[Start of section]

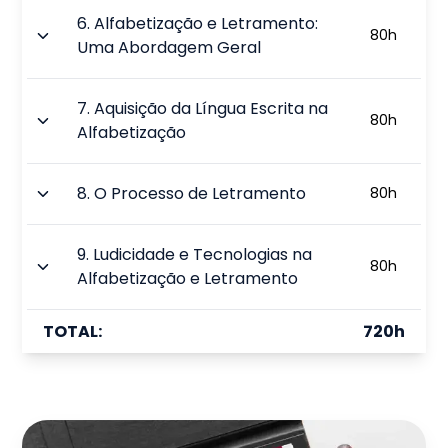
6
.
Alfabetização e Letramento:
80
h
Uma Abordagem Geral
7
.
Aquisição da Língua Escrita na
80
h
Alfabetização
8
.
O Processo de Letramento
80
h
9
.
Ludicidade e Tecnologias na
80
h
Alfabetização e Letramento
TOTAL:
720
h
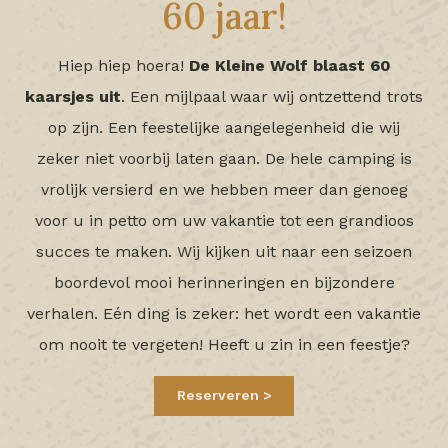
60 jaar!
Hiep hiep hoera!
De Kleine Wolf blaast 60
kaarsjes uit
. Een mijlpaal waar wij ontzettend trots
op zijn. Een feestelijke aangelegenheid die wij
zeker niet voorbij laten gaan. De hele camping is
vrolijk versierd en we hebben meer dan genoeg
voor u in petto om uw vakantie tot een grandioos
succes te maken. Wij kijken uit naar een seizoen
boordevol mooi herinneringen en bijzondere
verhalen. Eén ding is zeker: het wordt een vakantie
om nooit te vergeten! Heeft u zin in een feestje?
Reserveren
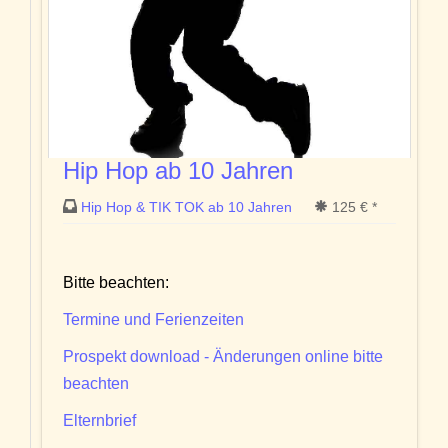
Hip Hop ab 10 Jahren
Hip Hop & TIK TOK ab 10 Jahren
125 € *
Bitte beachten:
Termine und Ferienzeiten
Prospekt download - Änderungen online bitte
beachten
Elternbrief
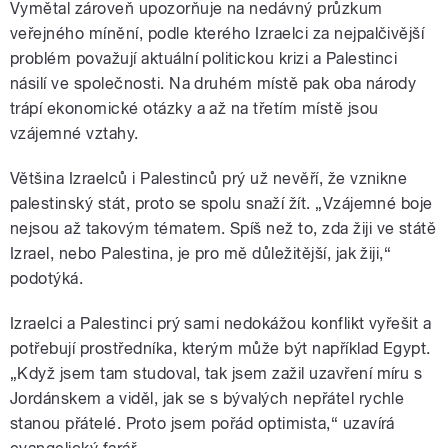
Vymětal zároveň upozorňuje na nedávný průzkum
veřejného mínění, podle kterého Izraelci za nejpalčivější
problém považují aktuální politickou krizi a Palestinci
násilí ve společnosti. Na druhém místě pak oba národy
trápí ekonomické otázky a až na třetím místě jsou
vzájemné vztahy.
Většina Izraelců i Palestinců prý už nevěří, že vznikne
palestinský stát, proto se spolu snaží žít. „Vzájemné boje
nejsou až takovým tématem. Spíš než to, zda žiji ve státě
Izrael, nebo Palestina, je pro mě důležitější, jak žiji,“
podotýká.
Izraelci a Palestinci prý sami nedokážou konflikt vyřešit a
potřebují prostředníka, kterým může být například Egypt.
„Když jsem tam studoval, tak jsem zažil uzavření míru s
Jordánskem a viděl, jak se s bývalých nepřátel rychle
stanou přátelé. Proto jsem pořád optimista,“ uzavírá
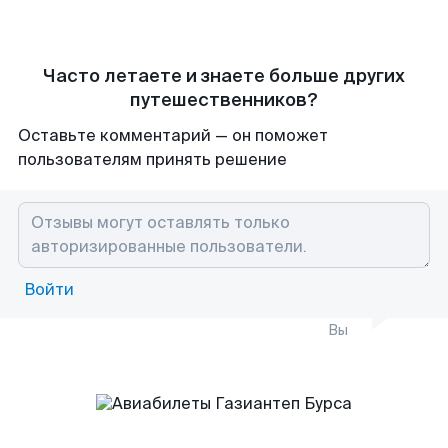
Часто летаете и знаете больше других
путешественников?
Оставьте комментарий — он поможет
пользователям принять решение
Войти
Вы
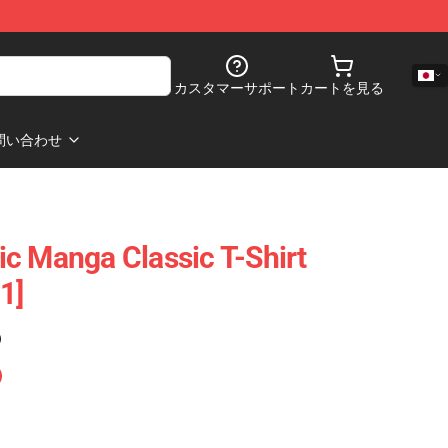
カスタマーサポート
カートを見る
問い合わせ
c Manga Classic T-Shirt
1]
)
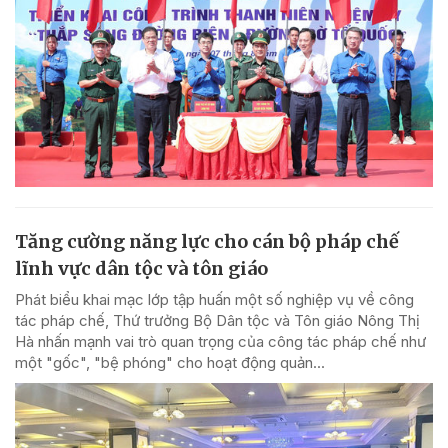
Tăng cường năng lực cho cán bộ pháp chế
lĩnh vực dân tộc và tôn giáo
Phát biểu khai mạc lớp tập huấn một số nghiệp vụ về công
tác pháp chế, Thứ trưởng Bộ Dân tộc và Tôn giáo Nông Thị
Hà nhấn mạnh vai trò quan trọng của công tác pháp chế như
một "gốc", "bệ phóng" cho hoạt động quản...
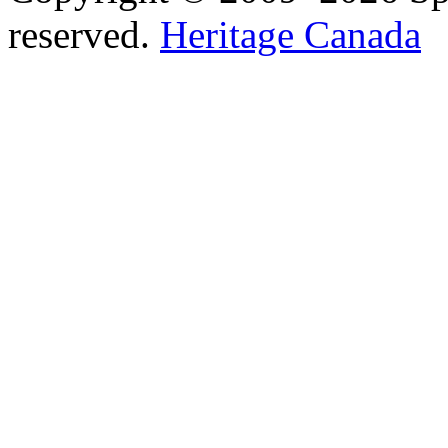
reserved.
Heritage Canada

[End of section]

**Activity:**
Make an exact copy of the records above, one that has none of the pictures.

**Your response:**
6
.
Alfabetização e Letramento:
80
h
Uma Abordagem Geral
7
.
Aquisição da Língua Escrita na
80
h
Alfabetização
8
.
O Processo de Letramento
80
h
9
.
Ludicidade e Tecnologias na
80
h
Alfabetização e Letramento
TOTAL:
720
h
60 jaar!
Hiep hiep hoera!
De Kleine Wolf blaast 60
kaarsjes uit
. Een mijlpaal waar wij ontzettend trots
op zijn. Een feestelijke aangelegenheid die wij
zeker niet voorbij laten gaan. De hele camping is
vrolijk versierd en we hebben meer dan genoeg
voor u in petto om uw vakantie tot een grandioos
succes te maken. Wij kijken uit naar een seizoen
boordevol mooi herinneringen en bijzondere
verhalen. Eén ding is zeker: het wordt een vakantie
om nooit te vergeten! Heeft u zin in een feestje?
Reserveren
Hip Hop ab 10 Jahren
Hip Hop & TIK TOK ab 10 Jahren
125 € *
Bitte beachten:
Termine und Ferienzeiten
Prospekt download - Änderungen online bitte
beachten
Elternbrief
Vymětal zároveň upozorňuje na nedávný průzkum
veřejného mínění, podle kterého Izraelci za nejpalčivější
problém považují aktuální politickou krizi a Palestinci
násilí ve společnosti. Na druhém místě pak oba národy
trápí ekonomické otázky a až na třetím místě jsou
vzájemné vztahy.
Většina Izraelců i Palestinců prý už nevěří, že vznikne
palestinský stát, proto se spolu snaží žít. „Vzájemné boje
nejsou až takovým tématem. Spíš než to, zda žiji ve státě
Izrael, nebo Palestina, je pro mě důležitější, jak žiji,“
podotýká.
Izraelci a Palestinci prý sami nedokážou konflikt vyřešit a
potřebují prostředníka, kterým může být například Egypt.
„Když jsem tam studoval, tak jsem zažil uzavření míru s
Jordánskem a viděl, jak se s bývalých nepřátel rychle
stanou přátelé. Proto jsem pořád optimista,“ uzavírá
Часто летаете и знаете больше других
путешественников?
Оставьте комментарий — он поможет
пользователям принять решение
Войти
Вы
カスタマーサポート
カートを見る
問い合わせ
c Manga Classic T-Shirt
1]
)
Tăng cường năng lực cho cán bộ pháp chế
lĩnh vực dân tộc và tôn giáo
Phát biểu khai mạc lớp tập huấn một số nghiệp vụ về công
tác pháp chế, Thứ trưởng Bộ Dân tộc và Tôn giáo Nông Thị
Hà nhấn mạnh vai trò quan trọng của công tác pháp chế như
một "gốc", "bệ phóng" cho hoạt động quản...
reserved.
Heritage Canada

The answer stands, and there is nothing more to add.